When brainstorming gift options for my mom this Mother’s Day, I tried crowdsourcing ideas from my friends. Every answer was some version of either sending flowers (which, as someone who prides themselves on being a good gift-giver, was too boring for my tastes) or, more commonly, spending the day with mom, making her brunch, going to the movies, or something similar.
One small snag in that idea for me: I live New York; my parents live in Massachusetts. While spending Mother’s or Father’s Day with your parent(s) is the ideal, with my current budget, giving my parents the present of my presence for a day isn’t really feasible. (Instead, I dug really deep and somehow remembered the 8,725 times my mom has brought up taking a cooking class and sent her a gift card to a local shop that offers courses.)
If you’re experiencing a similar struggle this Father’s Day and find yourself stumped for a creative gift for your dad who’s miles away, here are four easily personalized options you can gift from anywhere on the globe.
Write a personalized reading list
A few years ago when I was even more broke than I am now, I asked my dad what kind of budget Christmas gift he would like. He requested a mix CD with music from my personal library I thought he would like. It was a questionable choice: I’m 25 and still listen to “I Want It That Way” at least three times a day, and I can confidently say my music taste wasn’t any better back then. But I guess that isn’t the point: The point is my dad is interested in me and my tastes.

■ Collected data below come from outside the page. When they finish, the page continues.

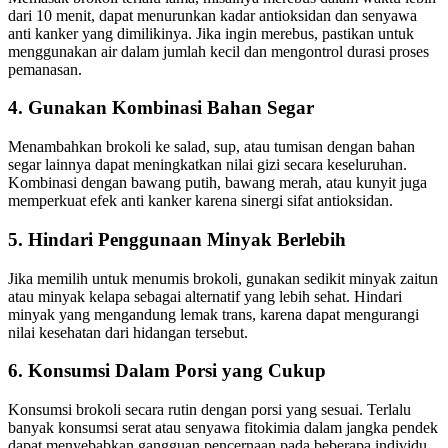
dari 10 menit, dapat menurunkan kadar antioksidan dan senyawa
anti kanker yang dimilikinya. Jika ingin merebus, pastikan untuk
menggunakan air dalam jumlah kecil dan mengontrol durasi proses
pemanasan.
4. Gunakan Kombinasi Bahan Segar
Menambahkan brokoli ke salad, sup, atau tumisan dengan bahan
segar lainnya dapat meningkatkan nilai gizi secara keseluruhan.
Kombinasi dengan bawang putih, bawang merah, atau kunyit juga
memperkuat efek anti kanker karena sinergi sifat antioksidan.
5. Hindari Penggunaan Minyak Berlebih
Jika memilih untuk menumis brokoli, gunakan sedikit minyak zaitun
atau minyak kelapa sebagai alternatif yang lebih sehat. Hindari
minyak yang mengandung lemak trans, karena dapat mengurangi
nilai kesehatan dari hidangan tersebut.
6. Konsumsi Dalam Porsi yang Cukup
Konsumsi brokoli secara rutin dengan porsi yang sesuai. Terlalu
banyak konsumsi serat atau senyawa fitokimia dalam jangka pendek
dapat menyebabkan gangguan pencernaan pada beberapa individu.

Try writing a list of book recommendations for your dad and pair it with something like an Audible or Amazon gift card so he can choose what to read or listen to based on your suggestions. It will show effort and thought on your part, as well as give you two something to discuss in the future.
Make a home movie
This one has the added bonus of being easy on your wallet as well. Ask your family to send some old and new photos or home videos of you with your dad. Fire up iMovie or Windows Movie Maker and add some appropriately nostalgic music for a perfect sentimental Father’s Day gift.

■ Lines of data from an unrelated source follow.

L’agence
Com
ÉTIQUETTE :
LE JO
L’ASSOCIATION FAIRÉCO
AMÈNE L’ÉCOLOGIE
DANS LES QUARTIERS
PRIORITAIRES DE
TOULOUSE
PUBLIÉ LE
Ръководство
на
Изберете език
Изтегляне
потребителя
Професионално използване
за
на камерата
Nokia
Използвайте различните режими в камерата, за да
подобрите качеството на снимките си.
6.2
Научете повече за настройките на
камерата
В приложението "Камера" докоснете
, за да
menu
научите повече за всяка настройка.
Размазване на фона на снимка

For my own dad, I’m considering just montaging pictures of my dog, whom I’m pretty sure my father and everyone in my family would prefer seeing over me. (I’m not mad about that, my dog is better than me in every conceivable way).
Subscribe to a newspaper
My dad and I are both big Boston Celtics fans, and recently many great writers who cover the team have joined sports websites with paywalls. Opting to buy my dad a subscription to an outlet like The Athletic supports journalists and offers my dad some exclusive reading he’ll enjoy (And hey, if I just so happen to use his login sometime, it doesn’t make it any less of a gift, right?).
If your dad isn’t a sports guy, go more mainstream with newspapers like The Washington Post or The New York Times (which also allow access to their fantastic archive of recipes if your dad is secretly the next Bobby Flay). If your dad is more of a magazine guy, you might want to look into getting him the Texture app.
Gift some personalized wine
My parents and I both love wine. The one difference between us? They have something called “taste,” while I have a weekly game plan of going to my local wine store and pretending to consider buying a fancy bottle before heading to the “Under $10” wall. So, in the past, I’ve had luck with giving my parents a gift card to a company that allows them to take a quiz on their wine tastes and offers personalized suggestions to be shipped to them.
Give your dad the gift of an online wine sommelier to get him something he’ll love without having to ask him yourself about his favorite finish or whether he prefers earthy or fruity.